The book, like the Inn’s kitchen, makes no attempt to recreate the Howe Tavern food of the 18th and 19th century, but rather focuses on the more modern cuisine that draws crowds to the several dining rooms at today’s Wayside Inn.
While we were there, we ate in the Main dining room, the small dining room, the Inn Keeper’s Room, and others. My favorite of all the dining spaces was “the Old Kitchen.” There you can sit near the fire and contemplate the labor involved in cooking over the open hearth. This contraption was meant to be wound up and then as it slowly unwound, it would turn a roast on a spit. The Inn has had to remove the handle because kids (and adults, too, we suspect) had a tendency to play with it.

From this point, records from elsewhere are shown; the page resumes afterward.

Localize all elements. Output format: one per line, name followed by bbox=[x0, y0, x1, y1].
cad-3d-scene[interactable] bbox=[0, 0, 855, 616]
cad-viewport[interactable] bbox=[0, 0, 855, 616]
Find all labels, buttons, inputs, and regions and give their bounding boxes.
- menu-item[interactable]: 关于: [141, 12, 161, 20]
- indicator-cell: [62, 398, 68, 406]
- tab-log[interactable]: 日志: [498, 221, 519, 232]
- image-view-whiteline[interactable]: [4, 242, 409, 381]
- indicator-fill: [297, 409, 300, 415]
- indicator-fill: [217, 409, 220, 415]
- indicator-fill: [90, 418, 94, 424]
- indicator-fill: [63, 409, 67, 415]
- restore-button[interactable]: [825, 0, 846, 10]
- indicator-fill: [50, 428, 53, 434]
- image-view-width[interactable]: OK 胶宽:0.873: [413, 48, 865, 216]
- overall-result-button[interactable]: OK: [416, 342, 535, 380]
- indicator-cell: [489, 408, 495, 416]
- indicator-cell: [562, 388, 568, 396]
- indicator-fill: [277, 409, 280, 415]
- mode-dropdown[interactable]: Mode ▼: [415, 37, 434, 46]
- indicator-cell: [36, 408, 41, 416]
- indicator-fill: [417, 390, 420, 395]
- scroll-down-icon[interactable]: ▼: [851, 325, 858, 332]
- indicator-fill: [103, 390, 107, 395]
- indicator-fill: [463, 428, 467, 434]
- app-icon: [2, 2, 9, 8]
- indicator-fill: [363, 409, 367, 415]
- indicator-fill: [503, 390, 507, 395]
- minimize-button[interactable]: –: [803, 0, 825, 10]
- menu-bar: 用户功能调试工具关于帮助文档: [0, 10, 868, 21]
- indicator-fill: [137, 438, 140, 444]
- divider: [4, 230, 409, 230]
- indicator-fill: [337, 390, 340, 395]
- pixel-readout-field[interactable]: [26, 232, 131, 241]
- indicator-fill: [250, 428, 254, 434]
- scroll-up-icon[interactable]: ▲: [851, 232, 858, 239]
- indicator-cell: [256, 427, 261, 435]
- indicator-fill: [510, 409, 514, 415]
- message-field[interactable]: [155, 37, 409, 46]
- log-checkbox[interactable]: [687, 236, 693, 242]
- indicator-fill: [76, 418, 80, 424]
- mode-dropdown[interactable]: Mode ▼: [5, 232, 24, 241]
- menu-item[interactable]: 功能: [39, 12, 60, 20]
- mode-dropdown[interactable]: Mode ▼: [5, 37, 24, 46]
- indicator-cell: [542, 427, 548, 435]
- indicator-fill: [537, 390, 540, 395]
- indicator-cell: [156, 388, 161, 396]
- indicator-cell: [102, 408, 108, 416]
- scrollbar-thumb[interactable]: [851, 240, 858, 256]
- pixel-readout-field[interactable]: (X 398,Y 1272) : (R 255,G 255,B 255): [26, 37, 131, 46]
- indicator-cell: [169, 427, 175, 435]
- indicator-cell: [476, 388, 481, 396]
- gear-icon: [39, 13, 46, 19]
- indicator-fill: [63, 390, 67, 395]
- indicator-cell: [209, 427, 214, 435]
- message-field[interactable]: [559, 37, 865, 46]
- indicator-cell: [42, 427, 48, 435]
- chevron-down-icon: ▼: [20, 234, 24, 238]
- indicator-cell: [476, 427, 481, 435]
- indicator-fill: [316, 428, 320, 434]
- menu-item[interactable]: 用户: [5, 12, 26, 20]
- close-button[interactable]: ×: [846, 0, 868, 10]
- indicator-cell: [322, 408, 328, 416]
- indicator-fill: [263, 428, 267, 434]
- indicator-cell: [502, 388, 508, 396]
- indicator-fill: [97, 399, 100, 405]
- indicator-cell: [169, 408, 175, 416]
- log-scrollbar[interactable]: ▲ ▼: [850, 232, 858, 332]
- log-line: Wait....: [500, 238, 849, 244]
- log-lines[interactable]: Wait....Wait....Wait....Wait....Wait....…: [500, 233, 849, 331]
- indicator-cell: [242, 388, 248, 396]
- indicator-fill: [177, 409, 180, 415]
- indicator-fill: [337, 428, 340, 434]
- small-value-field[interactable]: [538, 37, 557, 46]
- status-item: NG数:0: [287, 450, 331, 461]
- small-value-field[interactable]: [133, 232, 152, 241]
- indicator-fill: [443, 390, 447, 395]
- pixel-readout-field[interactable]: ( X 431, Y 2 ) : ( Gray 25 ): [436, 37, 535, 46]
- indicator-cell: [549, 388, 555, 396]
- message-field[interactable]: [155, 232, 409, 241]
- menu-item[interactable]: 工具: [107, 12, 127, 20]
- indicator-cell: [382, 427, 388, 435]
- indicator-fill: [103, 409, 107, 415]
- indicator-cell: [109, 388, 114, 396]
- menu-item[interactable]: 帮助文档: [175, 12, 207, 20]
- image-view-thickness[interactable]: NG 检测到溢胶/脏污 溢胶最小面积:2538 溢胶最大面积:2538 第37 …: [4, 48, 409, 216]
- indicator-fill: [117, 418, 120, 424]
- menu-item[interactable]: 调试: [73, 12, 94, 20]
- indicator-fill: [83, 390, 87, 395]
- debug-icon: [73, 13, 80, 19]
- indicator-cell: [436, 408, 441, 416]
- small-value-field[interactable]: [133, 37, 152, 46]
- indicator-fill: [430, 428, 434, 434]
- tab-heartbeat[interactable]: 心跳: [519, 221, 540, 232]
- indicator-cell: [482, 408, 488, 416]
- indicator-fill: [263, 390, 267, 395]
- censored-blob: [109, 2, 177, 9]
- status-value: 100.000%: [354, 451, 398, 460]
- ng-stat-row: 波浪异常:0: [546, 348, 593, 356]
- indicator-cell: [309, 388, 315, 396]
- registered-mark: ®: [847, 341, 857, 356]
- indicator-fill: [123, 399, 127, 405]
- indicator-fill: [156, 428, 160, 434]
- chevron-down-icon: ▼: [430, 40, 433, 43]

When my brother’s family delved into their new cookbook, and chose a roast pork recipe, they did not roast their pork over the hearth using a roast turner. But that might be a possibility. Since the recipe is copyrighted, we give you his notes. Consult your own, or your library’s copy for the entire instructions for making Pork with Maple-Bourbon Glaze.
Contributed by P.W. Kaser
Here are some personal notes on the Longfellow’s Wayside Inn Cookbook‘s roast pork recipe which is a version of what we call out here in the West “Drunken Pig.”

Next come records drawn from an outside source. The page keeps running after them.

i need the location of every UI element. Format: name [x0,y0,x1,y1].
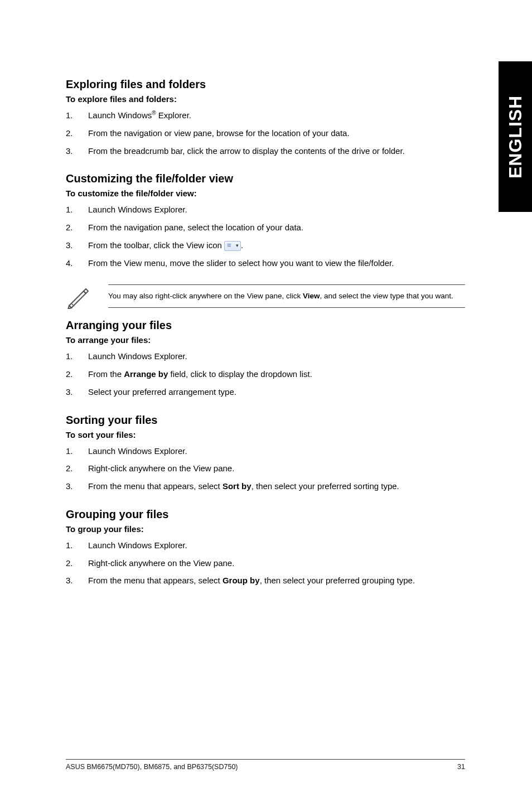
step-number: 3. [66,480,73,492]
step-text: Launch Windows [88,110,152,120]
list-item: 2. Right-click anywhere on the View pane… [66,462,465,475]
step-text: , then select your preferred sorting typ… [252,481,399,491]
footer-row: ASUS BM6675(MD750), BM6875, and BP6375(S… [66,763,465,771]
list-item: 1. Launch Windows® Explorer. [66,109,465,122]
steps-exploring: 1. Launch Windows® Explorer. 2. From the… [66,109,465,157]
section-sorting: Sorting your files To sort your files: 1… [66,414,465,492]
step-text: Right-click anywhere on the View pane. [88,463,234,473]
step-text: , then select your preferred grouping ty… [260,576,415,585]
step-bold: Sort by [223,481,252,491]
list-item: 2. Right-click anywhere on the View pane… [66,557,465,569]
step-text: Launch Windows Explorer. [88,205,187,214]
subhead-customizing: To customize the file/folder view: [66,189,465,198]
note-text-wrap: You may also right-click anywhere on the… [108,284,465,308]
step-number: 3. [66,145,73,157]
footer-rule [66,759,465,760]
list-item: 3. From the breadcrumb bar, click the ar… [66,145,465,157]
step-number: 3. [66,386,73,398]
note-pre: You may also right-click anywhere on the… [108,292,303,300]
step-text: From the [88,369,124,379]
subhead-exploring: To explore files and folders: [66,94,465,104]
svg-line-0 [71,303,74,306]
step-text: . [241,240,243,250]
step-number: 1. [66,445,73,457]
list-item: 3. From the menu that appears, select So… [66,480,465,492]
step-text: From the menu that appears, select [88,481,223,491]
step-number: 1. [66,350,73,363]
list-item: 4. From the View menu, move the slider t… [66,257,465,269]
heading-grouping: Grouping your files [66,508,465,521]
steps-arranging: 1. Launch Windows Explorer. 2. From the … [66,350,465,398]
heading-sorting: Sorting your files [66,414,465,427]
step-text: Launch Windows Explorer. [88,446,187,456]
page-number: 31 [457,763,465,771]
step-text: From the menu that appears, select [88,576,223,585]
list-item: 2. From the Arrange by field, click to d… [66,368,465,380]
list-item: 1. Launch Windows Explorer. [66,350,465,363]
step-text: From the View menu, move the slider to s… [88,258,394,268]
step-text: From the navigation or view pane, browse… [88,128,350,138]
section-grouping: Grouping your files To group your files:… [66,508,465,587]
steps-grouping: 1. Launch Windows Explorer. 2. Right-cli… [66,539,465,587]
section-exploring: Exploring files and folders To explore f… [66,78,465,157]
step-text: Right-click anywhere on the View pane. [88,558,234,568]
subhead-arranging: To arrange your files: [66,335,465,345]
step-text: Launch Windows Explorer. [88,351,187,361]
step-number: 2. [66,557,73,569]
step-text: From the toolbar, click the View icon [88,240,224,250]
step-bold: Group by [223,576,260,585]
step-text: From the breadcrumb bar, click the arrow… [88,146,405,156]
note-rule-bottom [108,307,465,308]
step-text: Select your preferred arrangement type. [88,387,236,397]
section-customizing: Customizing the file/folder view To cust… [66,172,465,269]
step-number: 1. [66,204,73,216]
note-bold: View [303,292,320,300]
step-number: 2. [66,127,73,139]
page-content: Exploring files and folders To explore f… [0,0,532,587]
language-tab: ENGLISH [499,61,532,212]
list-item: 1. Launch Windows Explorer. [66,539,465,552]
note-text: You may also right-click anywhere on the… [108,285,465,307]
step-text: From the navigation pane, select the loc… [88,223,303,232]
view-dropdown-icon [224,241,241,251]
steps-sorting: 1. Launch Windows Explorer. 2. Right-cli… [66,445,465,492]
step-bold: Arrange by [124,369,168,379]
subhead-sorting: To sort your files: [66,430,465,439]
list-item: 1. Launch Windows Explorer. [66,204,465,216]
footer-left: ASUS BM6675(MD750), BM6875, and BP6375(S… [66,763,238,771]
steps-customizing: 1. Launch Windows Explorer. 2. From the … [66,204,465,269]
registered-mark: ® [152,110,156,116]
step-number: 4. [66,257,73,269]
step-number: 2. [66,368,73,380]
step-number: 1. [66,109,73,122]
heading-arranging: Arranging your files [66,319,465,332]
step-text: Launch Windows Explorer. [88,540,187,550]
heading-exploring: Exploring files and folders [66,78,465,91]
page-footer: ASUS BM6675(MD750), BM6875, and BP6375(S… [66,759,465,771]
step-number: 1. [66,539,73,552]
note-post: , and select the view type that you want… [320,292,453,300]
list-item: 3. Select your preferred arrangement typ… [66,386,465,398]
list-item: 3. From the toolbar, click the View icon… [66,239,465,252]
list-item: 2. From the navigation or view pane, bro… [66,127,465,139]
list-item: 3. From the menu that appears, select Gr… [66,574,465,587]
list-item: 2. From the navigation pane, select the … [66,221,465,234]
step-number: 2. [66,221,73,234]
heading-customizing: Customizing the file/folder view [66,172,465,185]
step-number: 3. [66,574,73,587]
pencil-icon [66,284,90,309]
step-text: Explorer. [156,110,191,120]
note-block: You may also right-click anywhere on the… [66,284,465,309]
subhead-grouping: To group your files: [66,524,465,534]
step-text: field, click to display the dropdown lis… [168,369,312,379]
list-item: 1. Launch Windows Explorer. [66,445,465,457]
section-arranging: Arranging your files To arrange your fil… [66,319,465,398]
step-number: 3. [66,239,73,252]
step-number: 2. [66,462,73,475]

Maple-Bourbon Pork Glaze for the roast pork recipe requires 2 cups of water, 2 cups of sugar, one tablespoon of Vermont Maple syrup, one teaspoon of maple extract, a stingy one fourth cup of Bourbon, and one tablespoon of cornstarch dissolved in cold water.
(Set enough Bourbon aside so guests can use it to toast the cook.)
Sugar and water are mixed and brought to a boil. Cornstarch is added for thickener and cooked for a few minutes. Maple syrup, maple extract, and bourbon are stirred in.
(Watch carefully not to overcook unless you want to have strange candy form in your pot.)
It is best for the cook not to consume excess mix while cooking the pork but to baste the roast judiciously and soberly as it is roasted. We used a two pound roast and it came out golden brown and delicious.
Notes and Speculations: I don’t know why in the book, Vermont maple syrup is specified. Perhaps it’s just regional loyalty. As instructed we “gilded the lily” by adding maple flavoring extract to the real maple syrup. I can’t see that this would make much difference.
And why is the whiskey not identified as Kentucky bourbon? I haven’t seen any record of Bourbon being commonly quaffed in the Inn’s early decades, and as a broadly distributed commercial product it doesn’t seem to have achieved fame as a uniquely Kentucky delight until the mid-to-late 19th century, but the book claims to present a blend of new and old so maple-Bourbon pork may serve as an example of the best of both eras.